WORK TO BE COMPLETED: Exactly the lines below from the line with "Dior Men al" through the line with "Nguyên lý hoạt" must make up the answer, both ends included and pictures left out.

-- RECORDS FOR THE EXERCISE follows --

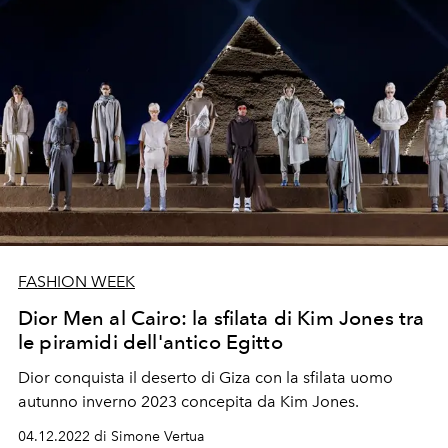
FASHION WEEK
Dior Men al Cairo: la sfilata di Kim Jones tra
le piramidi dell'antico Egitto
Dior conquista il deserto di Giza con la sfilata uomo
autunno inverno 2023 concepita da Kim Jones.
04.12.2022 di Simone Vertua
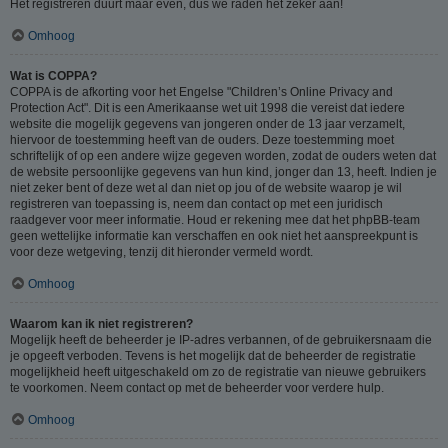
Het registreren duurt maar even, dus we raden het zeker aan!
Omhoog
Wat is COPPA?
COPPA is de afkorting voor het Engelse "Children’s Online Privacy and
Protection Act". Dit is een Amerikaanse wet uit 1998 die vereist dat iedere
website die mogelijk gegevens van jongeren onder de 13 jaar verzamelt,
hiervoor de toestemming heeft van de ouders. Deze toestemming moet
schriftelijk of op een andere wijze gegeven worden, zodat de ouders weten dat
de website persoonlijke gegevens van hun kind, jonger dan 13, heeft. Indien je
niet zeker bent of deze wet al dan niet op jou of de website waarop je wil
registreren van toepassing is, neem dan contact op met een juridisch
raadgever voor meer informatie. Houd er rekening mee dat het phpBB-team
geen wettelijke informatie kan verschaffen en ook niet het aanspreekpunt is
voor deze wetgeving, tenzij dit hieronder vermeld wordt.
Omhoog
Waarom kan ik niet registreren?
Mogelijk heeft de beheerder je IP-adres verbannen, of de gebruikersnaam die
je opgeeft verboden. Tevens is het mogelijk dat de beheerder de registratie
mogelijkheid heeft uitgeschakeld om zo de registratie van nieuwe gebruikers
te voorkomen. Neem contact op met de beheerder voor verdere hulp.
Omhoog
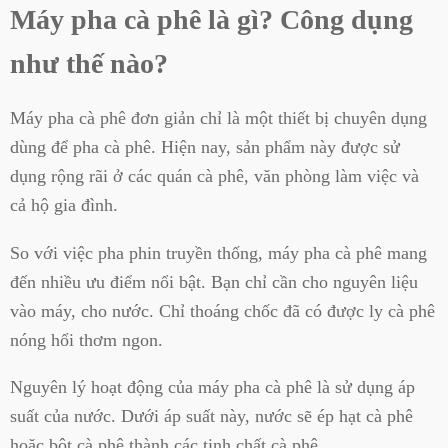
Máy pha cà phê là gì? Công dụng
như thế nào?
Máy pha cà phê đơn giản chỉ là một thiết bị chuyên dụng
dùng để pha cà phê. Hiện nay, sản phẩm này được sử
dụng rộng rãi ở các quán cà phê, văn phòng làm việc và
cả hộ gia đình.
So với việc pha phin truyền thống, máy pha cà phê mang
đến nhiều ưu điểm nổi bật. Bạn chỉ cần cho nguyên liệu
vào máy, cho nước. Chỉ thoáng chốc đã có được ly cà phê
nóng hổi thơm ngon.
Nguyên lý hoạt động của máy pha cà phê là sử dụng áp
suất của nước. Dưới áp suất này, nước sẽ ép hạt cà phê
hoặc bột cà phê thành các tinh chất cà phê.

-- RECORDS FOR THE EXERCISE concluded --

COMPLETED TASK:
Dior Men al Cairo: la sfilata di Kim Jones tra
le piramidi dell'antico Egitto
Dior conquista il deserto di Giza con la sfilata uomo
autunno inverno 2023 concepita da Kim Jones.
04.12.2022 di Simone Vertua
Het registreren duurt maar even, dus we raden het zeker aan!
Omhoog
Wat is COPPA?
COPPA is de afkorting voor het Engelse "Children’s Online Privacy and
Protection Act". Dit is een Amerikaanse wet uit 1998 die vereist dat iedere
website die mogelijk gegevens van jongeren onder de 13 jaar verzamelt,
hiervoor de toestemming heeft van de ouders. Deze toestemming moet
schriftelijk of op een andere wijze gegeven worden, zodat de ouders weten dat
de website persoonlijke gegevens van hun kind, jonger dan 13, heeft. Indien je
niet zeker bent of deze wet al dan niet op jou of de website waarop je wil
registreren van toepassing is, neem dan contact op met een juridisch
raadgever voor meer informatie. Houd er rekening mee dat het phpBB-team
geen wettelijke informatie kan verschaffen en ook niet het aanspreekpunt is
voor deze wetgeving, tenzij dit hieronder vermeld wordt.
Omhoog
Waarom kan ik niet registreren?
Mogelijk heeft de beheerder je IP-adres verbannen, of de gebruikersnaam die
je opgeeft verboden. Tevens is het mogelijk dat de beheerder de registratie
mogelijkheid heeft uitgeschakeld om zo de registratie van nieuwe gebruikers
te voorkomen. Neem contact op met de beheerder voor verdere hulp.
Omhoog
Máy pha cà phê là gì? Công dụng
như thế nào?
Máy pha cà phê đơn giản chỉ là một thiết bị chuyên dụng
dùng để pha cà phê. Hiện nay, sản phẩm này được sử
dụng rộng rãi ở các quán cà phê, văn phòng làm việc và
cả hộ gia đình.
So với việc pha phin truyền thống, máy pha cà phê mang
đến nhiều ưu điểm nổi bật. Bạn chỉ cần cho nguyên liệu
vào máy, cho nước. Chỉ thoáng chốc đã có được ly cà phê
nóng hổi thơm ngon.
Nguyên lý hoạt động của máy pha cà phê là sử dụng áp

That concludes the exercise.